Every detail in this work is crafted, delicately and deliberately, all irrelevant bits excised in earlier drafts. Baseball is the antithesis of Paul’s work in dentistry. And an elastic band can represent an outsider’s perspective on a man whose narrative voice is at the heart of this novel.
There are brief glimpses of Paul through others’ eyes. A friend observes: “‘You are, Paul, you’re totally fucked up. You struggle with depression. Your idea of engaging with the world is watching a Red Sox game. And you take the job too personally.'” This does not contradict anything Paul’s own perspective has presented to readers, but he wouldn’t perhaps have selected the same words.
His self-awareness, however, is one of the most painfully appealing parts of his identity. “To Abby I was more like some creepy janitor, with his leer and mop bucket, than I was the man in charge.”
But one of the most interesting aspects of To Rise Again at a Decent Hour is the consideration that identity can loosen and slip just like teeth in a mouth (and they can).

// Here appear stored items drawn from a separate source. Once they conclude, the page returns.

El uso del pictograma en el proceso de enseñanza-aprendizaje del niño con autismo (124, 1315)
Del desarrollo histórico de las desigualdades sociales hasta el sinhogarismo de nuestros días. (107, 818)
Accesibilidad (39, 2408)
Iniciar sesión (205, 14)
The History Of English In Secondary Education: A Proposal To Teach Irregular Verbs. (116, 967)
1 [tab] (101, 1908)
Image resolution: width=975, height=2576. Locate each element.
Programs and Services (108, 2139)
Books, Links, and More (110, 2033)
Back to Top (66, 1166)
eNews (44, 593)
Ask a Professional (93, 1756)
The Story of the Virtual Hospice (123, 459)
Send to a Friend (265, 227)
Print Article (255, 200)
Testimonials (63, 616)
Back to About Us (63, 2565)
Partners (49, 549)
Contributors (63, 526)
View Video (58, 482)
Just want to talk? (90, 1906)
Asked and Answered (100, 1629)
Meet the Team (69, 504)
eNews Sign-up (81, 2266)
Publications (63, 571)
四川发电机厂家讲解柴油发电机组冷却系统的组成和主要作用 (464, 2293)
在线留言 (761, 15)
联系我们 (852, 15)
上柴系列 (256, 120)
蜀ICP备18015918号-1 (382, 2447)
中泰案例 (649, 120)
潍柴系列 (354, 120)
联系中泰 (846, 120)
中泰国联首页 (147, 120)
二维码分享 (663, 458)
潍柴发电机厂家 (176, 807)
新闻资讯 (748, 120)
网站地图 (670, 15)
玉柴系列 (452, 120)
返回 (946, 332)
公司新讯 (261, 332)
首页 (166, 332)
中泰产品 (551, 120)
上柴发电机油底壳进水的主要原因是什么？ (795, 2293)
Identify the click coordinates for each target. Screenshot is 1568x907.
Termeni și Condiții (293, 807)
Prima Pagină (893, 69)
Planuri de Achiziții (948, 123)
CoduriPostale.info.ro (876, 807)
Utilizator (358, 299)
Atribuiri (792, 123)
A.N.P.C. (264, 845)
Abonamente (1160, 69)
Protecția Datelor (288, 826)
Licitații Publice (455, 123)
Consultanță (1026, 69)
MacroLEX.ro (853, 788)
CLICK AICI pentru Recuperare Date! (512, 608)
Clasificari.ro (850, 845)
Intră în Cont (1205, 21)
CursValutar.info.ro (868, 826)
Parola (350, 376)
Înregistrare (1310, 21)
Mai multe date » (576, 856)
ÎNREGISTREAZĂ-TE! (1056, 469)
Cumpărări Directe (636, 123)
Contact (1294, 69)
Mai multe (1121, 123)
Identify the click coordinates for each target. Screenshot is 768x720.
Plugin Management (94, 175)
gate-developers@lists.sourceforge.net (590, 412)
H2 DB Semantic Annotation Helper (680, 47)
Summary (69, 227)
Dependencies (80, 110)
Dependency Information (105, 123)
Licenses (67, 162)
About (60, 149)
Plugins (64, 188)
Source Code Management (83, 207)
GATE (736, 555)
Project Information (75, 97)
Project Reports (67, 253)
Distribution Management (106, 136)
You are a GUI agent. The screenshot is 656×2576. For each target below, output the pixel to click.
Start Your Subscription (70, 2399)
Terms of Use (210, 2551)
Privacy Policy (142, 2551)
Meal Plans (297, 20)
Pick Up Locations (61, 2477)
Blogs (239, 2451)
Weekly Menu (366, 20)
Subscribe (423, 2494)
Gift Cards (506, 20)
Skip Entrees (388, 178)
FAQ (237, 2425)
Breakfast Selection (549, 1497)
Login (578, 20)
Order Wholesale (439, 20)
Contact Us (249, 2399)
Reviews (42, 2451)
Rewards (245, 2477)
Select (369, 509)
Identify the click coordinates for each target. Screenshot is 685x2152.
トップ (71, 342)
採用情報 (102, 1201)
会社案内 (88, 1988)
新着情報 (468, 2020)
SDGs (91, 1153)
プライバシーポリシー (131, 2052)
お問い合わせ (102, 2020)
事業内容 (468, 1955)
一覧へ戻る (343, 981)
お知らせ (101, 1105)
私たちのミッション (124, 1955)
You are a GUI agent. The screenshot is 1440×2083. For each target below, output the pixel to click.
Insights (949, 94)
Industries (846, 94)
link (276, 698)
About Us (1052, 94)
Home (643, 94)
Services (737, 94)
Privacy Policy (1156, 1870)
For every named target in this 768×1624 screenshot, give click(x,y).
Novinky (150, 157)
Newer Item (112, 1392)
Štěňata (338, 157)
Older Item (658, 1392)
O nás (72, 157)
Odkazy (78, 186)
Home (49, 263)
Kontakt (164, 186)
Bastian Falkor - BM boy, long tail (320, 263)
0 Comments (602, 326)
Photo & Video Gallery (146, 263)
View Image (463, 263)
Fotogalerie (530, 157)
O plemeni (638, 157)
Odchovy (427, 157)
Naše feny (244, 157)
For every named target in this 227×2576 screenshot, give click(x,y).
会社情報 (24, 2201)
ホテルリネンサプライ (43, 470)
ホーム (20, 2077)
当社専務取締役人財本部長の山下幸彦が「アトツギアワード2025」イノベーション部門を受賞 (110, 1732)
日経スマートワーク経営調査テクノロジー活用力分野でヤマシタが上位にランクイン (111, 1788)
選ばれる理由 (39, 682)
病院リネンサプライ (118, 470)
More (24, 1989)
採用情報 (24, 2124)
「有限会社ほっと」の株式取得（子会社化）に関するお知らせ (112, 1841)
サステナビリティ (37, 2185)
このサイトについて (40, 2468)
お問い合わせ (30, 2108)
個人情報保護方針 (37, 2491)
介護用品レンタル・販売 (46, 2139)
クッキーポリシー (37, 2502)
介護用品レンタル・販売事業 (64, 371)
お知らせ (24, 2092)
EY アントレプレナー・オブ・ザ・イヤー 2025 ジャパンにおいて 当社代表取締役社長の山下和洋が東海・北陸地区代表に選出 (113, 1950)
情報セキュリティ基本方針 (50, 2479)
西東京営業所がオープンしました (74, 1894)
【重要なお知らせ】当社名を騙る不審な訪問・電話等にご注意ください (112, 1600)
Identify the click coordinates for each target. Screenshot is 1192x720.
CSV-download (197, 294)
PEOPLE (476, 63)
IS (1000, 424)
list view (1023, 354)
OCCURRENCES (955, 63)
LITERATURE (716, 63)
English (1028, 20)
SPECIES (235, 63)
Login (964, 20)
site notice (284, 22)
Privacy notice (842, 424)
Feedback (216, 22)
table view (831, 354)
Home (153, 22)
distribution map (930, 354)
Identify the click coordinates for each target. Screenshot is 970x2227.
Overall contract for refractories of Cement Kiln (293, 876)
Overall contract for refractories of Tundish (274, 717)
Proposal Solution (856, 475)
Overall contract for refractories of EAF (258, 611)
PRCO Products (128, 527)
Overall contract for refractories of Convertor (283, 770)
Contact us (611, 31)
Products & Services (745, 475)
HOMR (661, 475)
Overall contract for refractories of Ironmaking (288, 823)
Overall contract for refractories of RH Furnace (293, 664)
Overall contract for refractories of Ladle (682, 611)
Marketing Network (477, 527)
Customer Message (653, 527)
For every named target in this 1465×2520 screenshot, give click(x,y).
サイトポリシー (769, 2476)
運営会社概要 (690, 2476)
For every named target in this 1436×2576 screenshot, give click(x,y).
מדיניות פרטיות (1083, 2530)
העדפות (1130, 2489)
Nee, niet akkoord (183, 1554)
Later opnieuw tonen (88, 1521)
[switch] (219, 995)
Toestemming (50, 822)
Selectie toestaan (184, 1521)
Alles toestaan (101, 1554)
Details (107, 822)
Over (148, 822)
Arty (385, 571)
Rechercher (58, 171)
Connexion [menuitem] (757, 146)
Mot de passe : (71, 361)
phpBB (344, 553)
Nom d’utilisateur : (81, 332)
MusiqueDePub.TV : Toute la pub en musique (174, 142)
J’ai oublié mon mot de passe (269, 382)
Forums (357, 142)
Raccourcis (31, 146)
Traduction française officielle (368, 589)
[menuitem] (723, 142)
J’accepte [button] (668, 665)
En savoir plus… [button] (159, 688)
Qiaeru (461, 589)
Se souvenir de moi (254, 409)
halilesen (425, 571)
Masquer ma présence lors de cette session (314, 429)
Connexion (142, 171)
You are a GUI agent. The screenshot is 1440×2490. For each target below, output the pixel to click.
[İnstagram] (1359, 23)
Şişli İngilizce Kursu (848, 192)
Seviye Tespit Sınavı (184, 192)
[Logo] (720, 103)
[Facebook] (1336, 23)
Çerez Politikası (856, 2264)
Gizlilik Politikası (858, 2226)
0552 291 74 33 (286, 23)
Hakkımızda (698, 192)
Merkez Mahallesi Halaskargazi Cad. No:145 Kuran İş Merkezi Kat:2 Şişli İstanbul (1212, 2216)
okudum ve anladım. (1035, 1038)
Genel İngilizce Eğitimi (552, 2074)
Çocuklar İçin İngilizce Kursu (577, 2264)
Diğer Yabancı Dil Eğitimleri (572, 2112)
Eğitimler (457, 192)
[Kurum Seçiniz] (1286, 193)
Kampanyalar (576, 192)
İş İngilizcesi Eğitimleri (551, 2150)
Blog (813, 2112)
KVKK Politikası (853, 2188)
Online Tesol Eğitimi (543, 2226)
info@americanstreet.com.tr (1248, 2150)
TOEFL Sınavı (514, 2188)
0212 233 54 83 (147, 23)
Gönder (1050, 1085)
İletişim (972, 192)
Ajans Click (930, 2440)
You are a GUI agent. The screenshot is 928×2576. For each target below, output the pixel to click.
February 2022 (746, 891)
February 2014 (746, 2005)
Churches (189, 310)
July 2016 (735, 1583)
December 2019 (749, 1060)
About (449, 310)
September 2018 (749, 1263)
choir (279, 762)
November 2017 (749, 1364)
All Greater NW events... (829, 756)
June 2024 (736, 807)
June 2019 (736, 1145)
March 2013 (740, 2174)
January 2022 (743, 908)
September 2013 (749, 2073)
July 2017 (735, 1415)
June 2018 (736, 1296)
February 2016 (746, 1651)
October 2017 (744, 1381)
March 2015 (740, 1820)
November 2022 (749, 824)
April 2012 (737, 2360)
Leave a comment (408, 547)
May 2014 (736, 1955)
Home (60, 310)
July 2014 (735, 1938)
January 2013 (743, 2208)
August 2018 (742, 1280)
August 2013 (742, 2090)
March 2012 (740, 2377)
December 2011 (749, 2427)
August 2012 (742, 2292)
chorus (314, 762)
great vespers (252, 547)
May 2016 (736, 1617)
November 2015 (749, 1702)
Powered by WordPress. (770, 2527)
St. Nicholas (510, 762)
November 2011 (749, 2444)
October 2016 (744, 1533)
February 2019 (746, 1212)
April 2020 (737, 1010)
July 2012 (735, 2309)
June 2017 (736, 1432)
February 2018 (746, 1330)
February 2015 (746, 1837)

It happens more often than we think.
“People have all this resentment against their parents for fucking them up, but they never realize, the minute they have a kid, that they cease being the child so fondly victimized in their hearts and start being the benighted perpetrators of unfathomable pain.”
And these days, with me-machines in hand, there is even greater potential to create and re-create ourselves.
(Just as Joshua Ferris played with narrative voice by using the first-person plural in Then We Came to the End, he experiments with voice here at times, emphasizing the sense that Paul is living a curated life, even off-line, as hard as he tries to resist social media, his me-machine and a reliance upon emoticons.)
This capacity is both wondrous and devastating, however.
“Where did this idea of greater connection come from? I’ve never in my life felt more disconnected. It’s like how the rich get richer. The connected get more connected while the disconnected get more disconnected.”
With every Joshua Ferris novel I read, his connection with good literature is strengthened yet again. (He is one of my MRE Authors, and this latest secures his position on that list.)
What Joshua Ferris works have you read? Or, is he on your TBR list?